Here I download the kubectl executable in the bin/ folder in my home directory. I have added this folder to my $PATH with export PATH=$PATH:~/bin in my ~/.bash_profile, so I can execute the binary anywhere with the kubectl command. You can put the binary anywhere in your $PATH, say, in /usr/local/bin/kubectl.

After installation, check that it works:

$ kubectl version --client

Minikube

Note that Docker Desktop includes a stand-alone Kubernetes server. If you wish to use that instead of Minikube, you can: see the instructions here how to use Docker Desktop with Skaffold.

The next step is to install Minikube. Again, the exact details vary on the platform. First, you may need to install a Hypervisor. I had hyperkit installed on my machine already by Docker Desktop, which I confirmed by running

$ hyperkit -h

Alternatively, you can install VirtualBox.

After ensuring a Hypervisor is installed, you can install minikube as stand-alone executable as follows:

$ cd ~/bin
$ curl -Lo minikube https://storage.googleapis.com/minikube/releases/latest/minikube-darwin-amd64 \
$ chmod +x minikube

After this, you can bravely try and start your local Minikube cluster with:

$ minikube start

Note that running this command for the first time requires downloading big disk images, so be patient. If everything goes well, the cluster starts and you can enter the following command to access the Kubernetes dashboard:

$ minikube dashboard

If anything goes wrong, you can try and explicitly specify the driver as instructed here.

Skaffold

Next, we'll need to install Skaffold. For macOS, I installed the stand-alone binary with:

$ cd ~/bin
$ curl -Lo skaffold https://storage.googleapis.com/skaffold/releases/latest/skaffold-darwin-amd64
$ chmod +x skaffold

To verify your installation, run:

$ skaffold

django-admin

If you want to follow along building the repository, you'll need django-admin to bootstrap the Django application. Note that this step is optional: we only need to install Django to create the project boilerplate. If you don't want to install Python 3 and Django on your own machine, feel free to copy the code from the accompanying repository.

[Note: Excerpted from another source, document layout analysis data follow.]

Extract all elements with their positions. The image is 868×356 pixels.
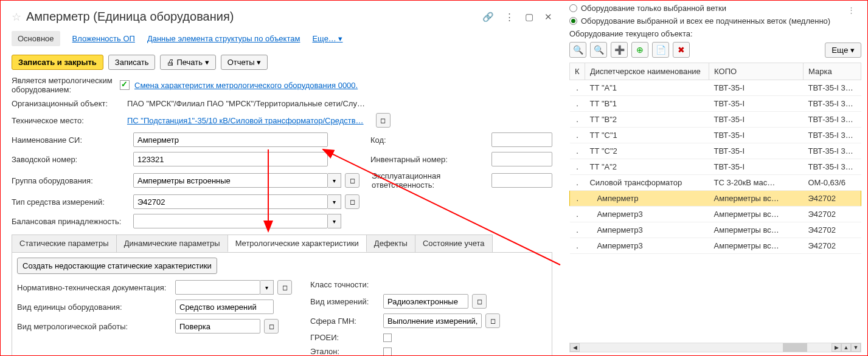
- col-kopo[interactable]: КОПО: [709, 63, 804, 80]
- table-row[interactable]: .ТТ "В"2ТВТ-35-IТВТ-35-I 300/: [570, 112, 861, 128]
- link-icon[interactable]: 🔗: [482, 12, 494, 22]
- balance-label: Балансовая принадлежность:: [12, 217, 127, 226]
- inventory-input[interactable]: [491, 152, 552, 166]
- responsibility-input[interactable]: [491, 173, 552, 188]
- scroll-down-icon[interactable]: ▼: [851, 343, 861, 352]
- work-type-input[interactable]: [175, 319, 260, 334]
- groei-checkbox[interactable]: [383, 334, 392, 342]
- radio-icon: [569, 4, 577, 12]
- print-button[interactable]: 🖨Печать ▾: [160, 55, 215, 70]
- table-row[interactable]: .Амперметр3Амперметры вс…Э42702: [570, 222, 861, 238]
- tab-main[interactable]: Основное: [12, 31, 60, 46]
- save-close-button[interactable]: Записать и закрыть: [12, 55, 103, 70]
- table-row[interactable]: .Амперметр3Амперметры вс…Э42702: [570, 238, 861, 254]
- table-row[interactable]: .Силовой трансформаторТС 3-20кВ мас…ОМ-0…: [570, 175, 861, 191]
- window-icon[interactable]: ▢: [525, 12, 533, 22]
- clear-search-button[interactable]: 🔍: [590, 42, 607, 58]
- reports-button[interactable]: Отчеты ▾: [221, 55, 268, 70]
- tab-defects[interactable]: Дефекты: [366, 234, 415, 252]
- equipment-subtitle: Оборудование текущего объекта:: [569, 29, 861, 38]
- tech-place-open-button[interactable]: ◻: [376, 113, 391, 128]
- table-row[interactable]: .ТТ "А"1ТВТ-35-IТВТ-35-I 300/: [570, 80, 861, 96]
- copy-button[interactable]: ⊕: [631, 42, 648, 58]
- horizontal-scrollbar[interactable]: ◀ ▶ ▲ ▼: [569, 343, 861, 352]
- new-doc-button[interactable]: 📄: [652, 42, 669, 58]
- doc-open-button[interactable]: ◻: [277, 280, 292, 295]
- delete-button[interactable]: ✖: [673, 42, 690, 58]
- tab-dynamic-params[interactable]: Динамические параметры: [116, 234, 228, 252]
- tab-metro-chars[interactable]: Метрологические характеристики: [227, 234, 367, 252]
- doc-input[interactable]: [175, 280, 260, 295]
- scroll-left-icon[interactable]: ◀: [570, 343, 580, 352]
- close-icon[interactable]: ✕: [544, 12, 552, 22]
- type-open-button[interactable]: ◻: [345, 194, 359, 209]
- balance-input[interactable]: [133, 214, 328, 228]
- search-button[interactable]: 🔍: [569, 42, 586, 58]
- add-button[interactable]: ➕: [611, 42, 628, 58]
- table-row[interactable]: .ТТ "А"2ТВТ-35-IТВТ-35-I 300/: [570, 159, 861, 175]
- is-metro-label: Является метрологическим оборудованием:: [12, 76, 115, 94]
- favorite-star-icon[interactable]: ☆: [12, 10, 21, 24]
- groei-label: ГРОЕИ:: [310, 333, 383, 342]
- unit-type-label: Вид единицы оборудования:: [17, 303, 175, 312]
- tech-place-link[interactable]: ПС "Подстанция1"-35/10 кВ/Силовой трансф…: [127, 116, 364, 125]
- kebab-icon[interactable]: ⋮: [505, 12, 514, 22]
- group-input[interactable]: [133, 173, 328, 188]
- measure-type-open-button[interactable]: ◻: [472, 294, 487, 309]
- code-input[interactable]: [491, 132, 552, 147]
- tab-static-params[interactable]: Статические параметры: [12, 234, 117, 252]
- col-k[interactable]: К: [570, 63, 585, 80]
- group-dropdown-button[interactable]: ▾: [328, 173, 341, 188]
- col-name[interactable]: Диспетчерское наименование: [585, 63, 709, 80]
- group-open-button[interactable]: ◻: [345, 173, 359, 188]
- scroll-right-icon[interactable]: ▶: [832, 343, 841, 352]
- radio-selected-branch[interactable]: Оборудование только выбранной ветки: [569, 4, 861, 13]
- factory-label: Заводской номер:: [12, 155, 127, 164]
- factory-input[interactable]: [133, 152, 328, 166]
- etalon-label: Эталон:: [310, 347, 383, 356]
- scroll-up-icon[interactable]: ▲: [841, 343, 851, 352]
- sphere-open-button[interactable]: ◻: [485, 313, 500, 328]
- table-row[interactable]: .АмперметрАмперметры вс…Э42702: [570, 191, 861, 207]
- equipment-table: К Диспетчерское наименование КОПО Марка …: [569, 63, 861, 254]
- tab-state[interactable]: Состояние учета: [415, 234, 493, 252]
- change-characteristics-link[interactable]: Смена характеристик метрологического обо…: [134, 81, 358, 90]
- etalon-checkbox[interactable]: [383, 347, 392, 356]
- doc-label: Нормативно-техническая документация:: [17, 283, 175, 292]
- accuracy-label: Класс точности:: [310, 280, 383, 289]
- create-missing-button[interactable]: Создать недостающие статические характер…: [17, 258, 217, 274]
- name-si-input[interactable]: [133, 132, 328, 147]
- type-dropdown-button[interactable]: ▾: [328, 194, 341, 209]
- radio-icon-checked: [569, 17, 577, 25]
- type-input[interactable]: [133, 194, 328, 209]
- tab-more[interactable]: Еще… ▾: [312, 34, 342, 43]
- save-button[interactable]: Записать: [108, 55, 156, 70]
- tech-place-label: Техническое место:: [12, 116, 127, 125]
- table-row[interactable]: .Амперметр3Амперметры вс…Э42702: [570, 207, 861, 222]
- work-type-open-button[interactable]: ◻: [264, 319, 279, 334]
- balance-dropdown-button[interactable]: ▾: [328, 214, 341, 228]
- sphere-input[interactable]: [383, 313, 482, 328]
- scroll-thumb[interactable]: [783, 343, 807, 352]
- work-type-label: Вид метрологической работы:: [17, 322, 175, 331]
- unit-type-input[interactable]: [175, 300, 274, 314]
- tab-nesting[interactable]: Вложенность ОП: [72, 34, 135, 43]
- table-row[interactable]: .ТТ "В"1ТВТ-35-IТВТ-35-I 300/: [570, 96, 861, 112]
- is-metro-checkbox[interactable]: [120, 80, 130, 90]
- measure-type-label: Вид измерений:: [310, 297, 383, 306]
- org-label: Организационный объект:: [12, 99, 127, 108]
- inventory-label: Инвентарный номер:: [370, 155, 485, 164]
- more-button[interactable]: Еще ▾: [825, 43, 861, 58]
- name-si-label: Наименование СИ:: [12, 135, 127, 145]
- right-kebab-icon[interactable]: ⋮: [847, 5, 855, 15]
- tab-data-elements[interactable]: Данные элемента структуры по объектам: [147, 34, 300, 43]
- sphere-label: Сфера ГМН:: [310, 317, 383, 326]
- table-row[interactable]: .ТТ "С"1ТВТ-35-IТВТ-35-I 300/: [570, 128, 861, 143]
- col-brand[interactable]: Марка: [804, 63, 861, 80]
- measure-type-input[interactable]: [383, 294, 468, 309]
- radio-all-branches[interactable]: Оборудование выбранной и всех ее подчине…: [569, 16, 861, 26]
- print-icon: 🖨: [167, 58, 175, 67]
- type-label: Тип средства измерений:: [12, 197, 127, 207]
- table-row[interactable]: .ТТ "С"2ТВТ-35-IТВТ-35-I 300/: [570, 143, 861, 159]
- doc-dropdown-button[interactable]: ▾: [260, 280, 274, 295]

Installing Django requires, first of all, a working installation of Python 3, so make sure you have that available.

Our Django project will live in src/store, so create that folde and cd into it:

$ mkdir -p src/store
$ cd src/store

Create requirements.txt and include django:

# src/store/requirements.txt
django

Now activate your virtual environment and install Django:

$ pip install -r requirements.txt

Now, you should be able to find django-admin in your PATH. We'll use that to bootstrap the project in the next part.

Conclusion

This concludes the first part! If you followed through this far, you can try and run

$ skaffold dev

in the accompanying repository to deploy the application to your local Kubernetes cluster. In the next part of the series, we'll build the application and get to the fun stuff: writing Kubernetes manifests. See you then!